Otherland, 22.11.2023
Regelmäßig gibt euch das Team der Berliner Fantasy- und Science-Fiction-Buchhandlung Otherland Tipps zu den interessantesten neuen Büchern aller Verlage.
Das Otherland feiert aktuell 25. Geburtstag. Herzlich Glückwunsch vom Tor-Online-Team und Fischer Tor!
Science Fiction
Christian Kellermann | Adam und Ada
Hirnkost: €24
Am 11. Oktober hatten wir ja Christian Kellermann bei einem Autorenabend bei uns. Riesendank an den Hirnkost-Verlag und Klaus Farin für die Organisation und ebenso großen Dank an den fantastischen Hans Frey für die Moderation!
Es war ein unterhaltsamer, lehrreicher und spannender Abend, an dem Christian Kellermann sein erstes Buch, Adam und Ada vorstellte. Für alle, die sich wundern: ja, Christian ist tatsächlich verwand mit Bernhard Kellermann, der 1913 den SF-Roman Der Tunnel geschrieben hat. Christian ist Bernhards Ur-Enkel.
Aber das ist nicht der einzige interessante Hintergrund von Prof. Dr. Christian Kellermann, denn er ist Professor für Sozialwissenschaften, Arbeit und Digitalisierung an der University of Labour in Frankfurt/Main, außerdem Senior Researcher am Deutschen Forschungszentrum für Künstliche Intelligenz sowie Permanent Fellow am Institut für die Geschichte und Zukunft der Arbeit.

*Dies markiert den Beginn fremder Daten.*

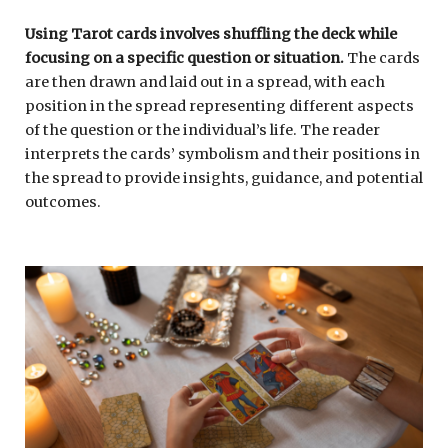
Using Tarot cards involves shuffling the deck while
focusing on a specific question or situation.
The cards
are then drawn and laid out in a spread, with each
position in the spread representing different aspects
of the question or the individual’s life. The reader
interprets the cards’ symbolism and their positions in
the spread to provide insights, guidance, and potential
outcomes.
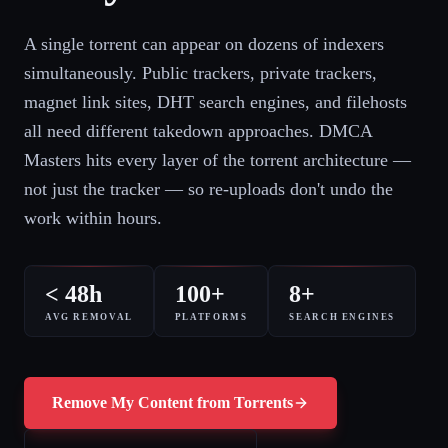
A single torrent can appear on dozens of indexers
simultaneously. Public trackers, private trackers,
magnet link sites, DHT search engines, and filehosts
all need different takedown approaches. DMCA
Masters hits every layer of the torrent architecture —
not just the tracker — so re-uploads don't undo the
work within hours.
< 48h
100+
8+
AVG REMOVAL
PLATFORMS
SEARCH ENGINES
Remove My Content from Torrents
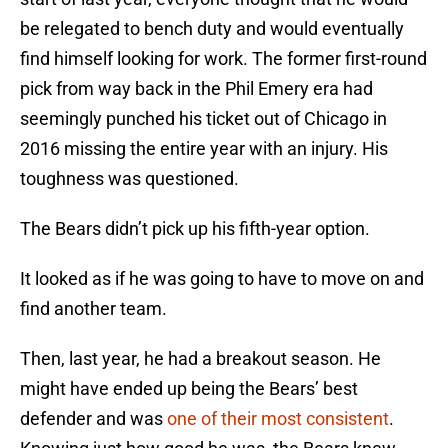
be relegated to bench duty and would eventually
find himself looking for work. The former first-round
pick from way back in the Phil Emery era had
seemingly punched his ticket out of Chicago in
2016 missing the entire year with an injury. His
toughness was questioned.
The Bears didn’t pick up his fifth-year option.
It looked as if he was going to have to move on and
find another team.
Then, last year, he had a breakout season. He
might have ended up being the Bears’ best
defender and was
one of their most consistent
.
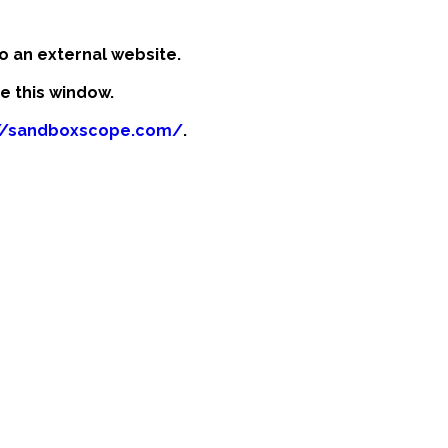
o an external website.
se this window.
://sandboxscope.com/
.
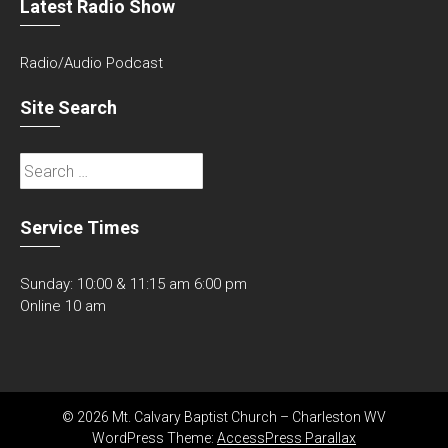
Latest Radio Show
Radio/Audio Podcast
Site Search
Search
for:
Service Times
Sunday: 10:00 & 11:15 am 6:00 pm
Online 10 am
© 2026 Mt. Calvary Baptist Church – Charleston WV
WordPress Theme:
AccessPress Parallax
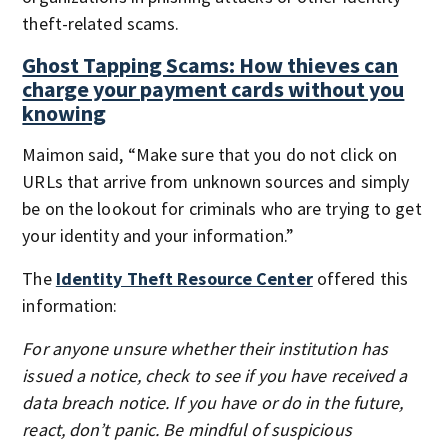
theft-related scams.
Ghost Tapping Scams: How thieves can
charge your payment cards without you
knowing
Maimon said, “Make sure that you do not click on
URLs that arrive from unknown sources and simply
be on the lookout for criminals who are trying to get
your identity and your information.”
The
Identity Theft Resource Center
offered this
information:
For anyone unsure whether their institution has
issued a notice, check to see if you have received a
data breach notice. If you have or do in the future,
react, don’t panic. Be mindful of suspicious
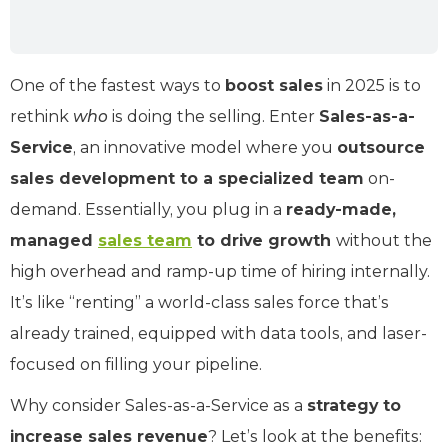
One of the fastest ways to
boost sales
in 2025 is to
rethink
who
is doing the selling. Enter
Sales-as-a-
Service
, an innovative model where you
outsource
sales development to a specialized team
on-
demand. Essentially, you plug in a
ready-made,
managed
sales team
to drive growth
without the
high overhead and ramp-up time of hiring internally.
It’s like “renting” a world-class sales force that’s
already trained, equipped with data tools, and laser-
focused on filling your pipeline.
Why consider Sales-as-a-Service as a
strategy to
increase sales revenue
? Let’s look at the benefits:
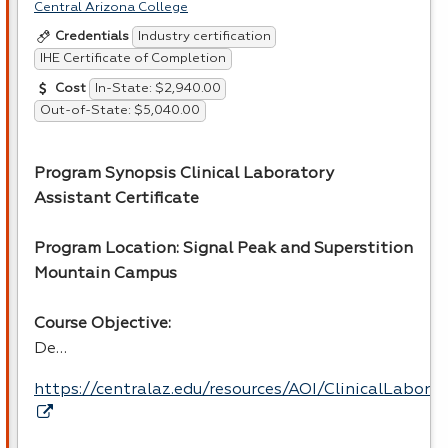
Central Arizona College
Industry certification
Credentials
IHE Certificate of Completion
In-State: $2,940.00
Cost
Out-of-State: $5,040.00
Program Synopsis Clinical Laboratory
Assistant Certificate
Program Location: Signal Peak and Superstition
Mountain Campus
Course Objective:
De…
https://centralaz.edu/resources/AOI/ClinicalLabor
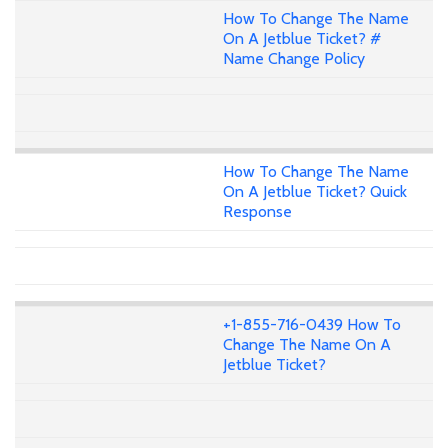
How To Change The Name
On A Jetblue Ticket? #
Name Change Policy
How To Change The Name
On A Jetblue Ticket? Quick
Response
+1-855-716-0439 How To
Change The Name On A
Jetblue Ticket?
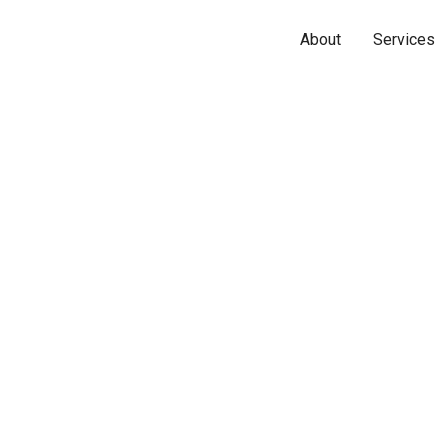
About
Services
Name*
Phone*
Email*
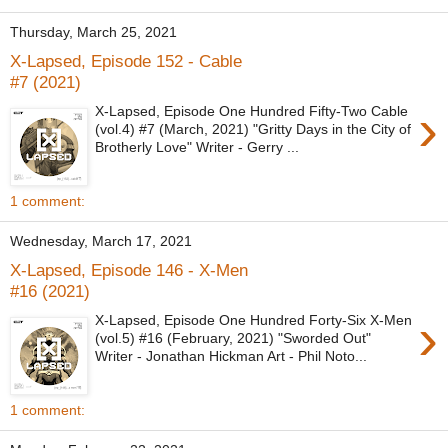
Thursday, March 25, 2021
X-Lapsed, Episode 152 - Cable
#7 (2021)
›
X-Lapsed, Episode One Hundred Fifty-Two Cable
(vol.4) #7 (March, 2021) "Gritty Days in the City of
Brotherly Love" Writer - Gerry ...
1 comment:
Wednesday, March 17, 2021
X-Lapsed, Episode 146 - X-Men
#16 (2021)
›
X-Lapsed, Episode One Hundred Forty-Six X-Men
(vol.5) #16 (February, 2021) "Sworded Out"
Writer - Jonathan Hickman Art - Phil Noto...
1 comment:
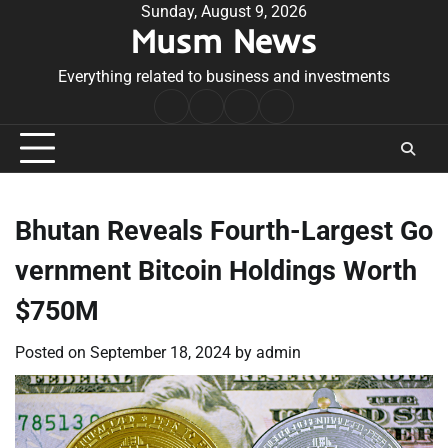
Skip
Sunday, August 9, 2026
Musm News
to
content
Everything related to business and investments
Home
Terms
Privacy
Contact
&
Policy
Us
Conditions
Bhutan Reveals Fourth-Largest Go
vernment Bitcoin Holdings Worth
$750M
Posted on
September 18, 2024
by
admin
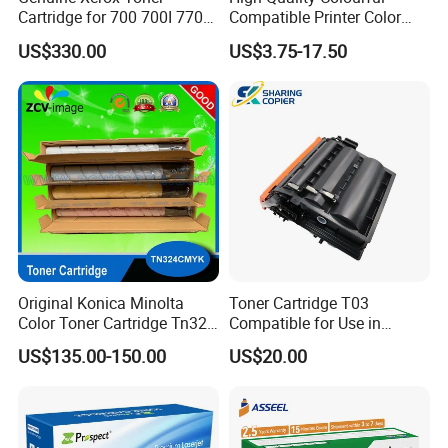
Cartridge for 700 700I 770
Compatible Printer Color
C75 J75 Copier Parts
Laser Toner Cartridge for HP
US$330.00
US$3.75-17.50
006r01375 006r01376
151A W1510A
006r01377
006r01378006r01379
006r01380 006r01381
006r01382 006r01383
Original Konica Minolta
Toner Cartridge T03
Color Toner Cartridge Tn324
Compatible for Use in
for C258/C308/C368 High
Canon Image Runner
US$135.00-150.00
US$20.00
Quality
Advance 525/615/715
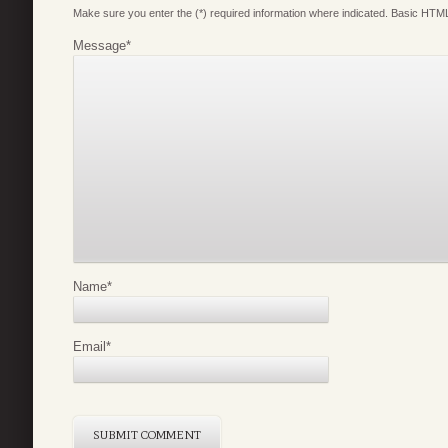
Make sure you enter the (*) required information where indicated. Basic HTML
Message
*
Name
*
Email
*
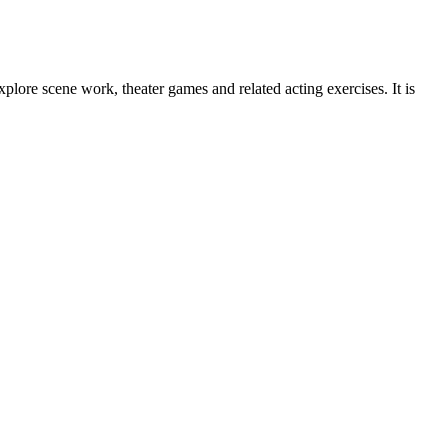
lore scene work, theater games and related acting exercises. It is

In seinem ersten Buch Adam und Ada, in der übrigens auch Bernhard Kellermanns Tunnel eine Rolle spielt, erzählt er die Geschichte von Ada MacAllan, Programmiererin im Unternehmen AI-X, das mithilfe von künstlicher Intelligenz die Wirkung von Proteinen in unserem Körper entschlüsseln und letztendlich steuern will. Ziel ist die berechenbare Selbstoptimierung. Um reale Echtzeitdaten für ihre Studien zu erhalten, lässt sich MacAllan die KI Adam, die sie bisher von außen per Nachrichten beraten hat, in ihren Körper einpflanzen, um ihre Werte direkt zu überwachen.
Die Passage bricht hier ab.